--- START ---
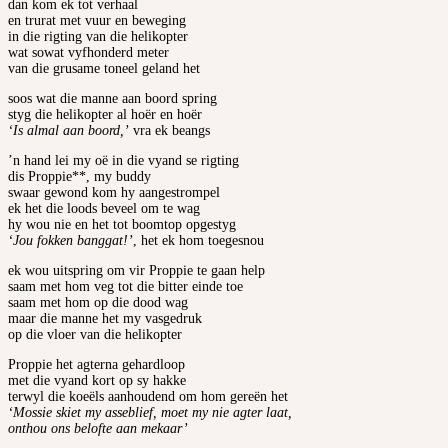
dan kom ek tot verhaal
en trurat met vuur en beweging
in die rigting van die helikopter
wat sowat vyfhonderd meter
van die grusame toneel geland het
soos wat die manne aan boord spring
styg die helikopter al hoër en hoër
‘Is almal aan boord,’
vra ek beangs
’n hand lei my oë in die vyand se rigting
dis Proppie**, my buddy
swaar gewond kom hy aangestrompel
ek het die loods beveel om te wag
hy wou nie en het tot boomtop opgestyg
‘Jou fokken banggat!’
, het ek hom toegesnou
ek wou uitspring om vir Proppie te gaan help
saam met hom veg tot die bitter einde toe
saam met hom op die dood wag
maar die manne het my vasgedruk
op die vloer van die helikopter
Proppie het agterna gehardloop
met die vyand kort op sy hakke
terwyl die koeëls aanhoudend om hom gereën het
‘Mossie skiet my asseblief, moet my nie agter laat,
onthou ons belofte aan mekaar’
--- END ---
Send back, unchanged, every line of the records from the one with "hy wou nie en het tot boomtop opgestyg" through the last.

### Exercise solution
hy wou nie en het tot boomtop opgestyg
‘Jou fokken banggat!’
, het ek hom toegesnou
ek wou uitspring om vir Proppie te gaan help
saam met hom veg tot die bitter einde toe
saam met hom op die dood wag
maar die manne het my vasgedruk
op die vloer van die helikopter
Proppie het agterna gehardloop
met die vyand kort op sy hakke
terwyl die koeëls aanhoudend om hom gereën het
‘Mossie skiet my asseblief, moet my nie agter laat,
onthou ons belofte aan mekaar’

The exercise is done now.